The various sites offer specialized courses and quality academics from renowned faculty, guaranteed housing and a supportive full-time staff, cultural engagement, day trips and weekend excursions, as well as scholarships and financial aid.
Created uniquely for fourth semester Tandon students, beginning spring semester 2019 NYU London will host Tandon courses to meet the academic needs of many science and engineering students. You can choose from the courses listed below and complete your credit load by choosing classes that meet your Humanities and Social Science requirement. Many such courses in economics, English, public health, history, math, politics, and psychology are offered at NYU London. No language course is required.

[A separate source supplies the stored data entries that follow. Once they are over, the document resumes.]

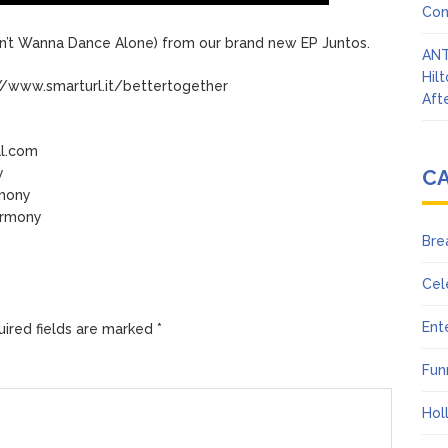
Con
’t Wanna Dance Alone) from our brand new EP Juntos.
ANT
Hil
//www.smarturl.it/bettertogether
Afte
al.com
y
C
rmony
armony
Bre
Cel
Ent
ired fields are marked
*
Fun
Hol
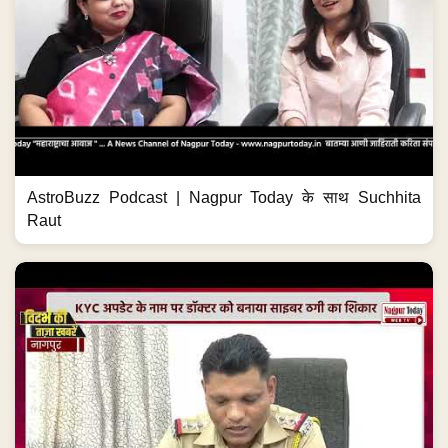
AstroBuzz Podcast | Nagpur Today के साथ Suchhita
Raut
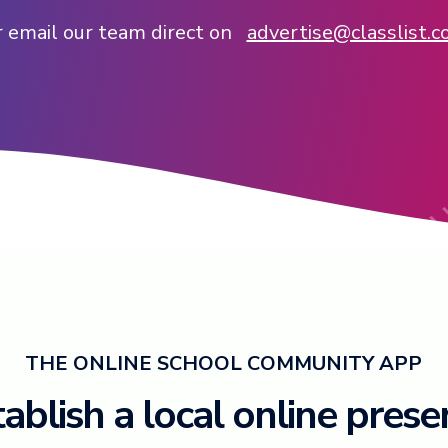
 email our team direct on
advertise@classlist.
THE ONLINE SCHOOL COMMUNITY APP
ablish a local online pres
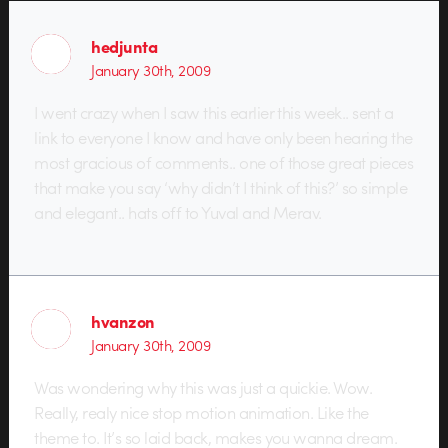
hedjunta
January 30th, 2009
I went crazy when I saw this earlier this week.. sent a
link to everyone I know and have only been hearing the
most gracious of comments.. one of those great pieces
that make you say ‘why didn’t I think of this?’ so simple
and elegant.. hats off to Yuval and Merav.
hvanzon
January 30th, 2009
Was wondering why this was just a quickie. Wow.
Really, realy nice stop motion animation. Like the
theme to. It’s so laid back, makes you wanna dream.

Tandon Courses at NYU London
Waves, Optics and Thermodynamics (PH-UY 2033G)
This is the third course of a three-semester lecture sequence in general physics for science and engineering students. Water, sound and electromagnetic waves. Reflection, scattering and absorption. Standing waves and spectra. Superposition, diffraction and beats. Geometrical optics. Introduction to thermodynamics; temperature, heat, and entropy.
General Physics Laboratory II (PH-UY 2131G) (Corequisite with PH-UY 2033G)

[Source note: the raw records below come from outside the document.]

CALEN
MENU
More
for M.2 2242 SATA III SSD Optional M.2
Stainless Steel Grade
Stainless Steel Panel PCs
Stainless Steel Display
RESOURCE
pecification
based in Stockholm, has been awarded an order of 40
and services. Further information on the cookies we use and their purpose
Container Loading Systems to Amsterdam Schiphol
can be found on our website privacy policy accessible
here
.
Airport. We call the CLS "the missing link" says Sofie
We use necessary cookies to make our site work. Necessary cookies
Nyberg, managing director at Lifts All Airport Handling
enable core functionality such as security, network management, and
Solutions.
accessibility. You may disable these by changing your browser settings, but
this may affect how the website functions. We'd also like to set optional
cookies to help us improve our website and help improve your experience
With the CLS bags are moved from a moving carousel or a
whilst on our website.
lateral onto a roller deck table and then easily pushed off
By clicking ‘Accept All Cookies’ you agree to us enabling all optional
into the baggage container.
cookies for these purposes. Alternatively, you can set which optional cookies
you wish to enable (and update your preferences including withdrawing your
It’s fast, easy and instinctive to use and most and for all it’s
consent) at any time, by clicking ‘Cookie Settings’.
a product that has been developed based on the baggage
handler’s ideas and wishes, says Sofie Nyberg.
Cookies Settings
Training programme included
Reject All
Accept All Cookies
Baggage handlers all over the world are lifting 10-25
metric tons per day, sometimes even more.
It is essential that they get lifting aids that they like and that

This is the second course of two-semester sequence. Continuation of the introduction to the science of measurement and data analysis. Experiments cover topics from PH-UY 2023 and PH-UY 9033.
Linear Algebra and Differential Equations (MA-UY 2034G)
This course is an introduction to ordinary differential equations and linear algebra. The course develops the techniques for the analytic and numeric solutions of ordinary differential equations (and systems) that are widely used in modern engineering and science. Linear algebra is used as a tool for solving systems of linear equations as well as for understanding the structure of solutions to linear (systems) of differential equations. Topics covered include the fundamental concepts of linear algebra such as Gaussian elimination, Matrix Theory, linear transformations, vector spaces, subspaces, basis, eigenvectors, eigenvalues and the diagonalization of matrices, as well as the techniques for the analytic and numeric solutions of ordinary differential equations (and systems) that commonly appear in modern engineering and science.
All students that are interested in studying abroad through NYU Study Away must be enrolled in an undergraduate program at NYU, have completed on full year of study in NY at the time of departure, and maintain a recommended cumulative GPA of at least 3.0.
Applications must be completed online through Albert. Under the Student Center heading, please click the link to the Application Center. This will take you to a new page where you will select the Create option next to the Global Programs Undergraduate Application definition. Please visit the NYU Study Away Applying webpage for more information.
Note: If you encounter trouble when trying to submit your application, first save the application as it is and then clear your cache (go into your browser tools menu and select the clear history/clear browsing data/clear cache option). Then, close all of your browser windows, reopen the browser, and log back into your application. In almost all cases, this will allow you to submit your application. If you try this and continue to have trouble, please email firstname.lastname@example.org and they will help you.
NYU is committed to ensuring that students are immersed as much as possible in local cultures when they study abroad. This commitment is reflected in the mandatory language instruction at seven GNU locations: Berlin, Buenos Aires, Florence, Madrid, Paris, Shanghai, and Tel Aviv. At these sites, students are required to take either a language course for a letter grade or (if they have already achieved advanced proficiency) a content course taught in the language of the host country. Language courses at Tandon count as Free Elective credit only unless they are content classes. For instance, if you take a History of China course taught in Chinese, it can count as a HUSS or a Free elective. Elementary Chinese I will only count as a Free elective.
Students are encouraged to review the Recommendations for Language Study in NYU's Global Network.
Fall Semester/Full Year Applicants
- Priority: February 15
- Regular: March 15
- Rolling: after March 15 (if space remains available)
Spring Semester Applicants
- Priority: September 15
- Regular: October 15
- Rolling: after October 15 (if space remains available)
Note: Each NYU Global Academic Center has a representative in NY that can best assist you with questions that are site specific including questions about housing, meal plans, and specific courses. Visit Global Academic Centers to find out who they are
4 Year Plans
Tandon Global has created 4-year plans for students to utilize as guidelines and sample schedules when thinking about planning out a semester or a year abroad. These plans should be utilized only as a basis and may have to change depending on the unique characteristics of each students' schedules and situations - math course placement, minor(s), interests, etc. All plans should be finalized with academic advisers prior to enrollment.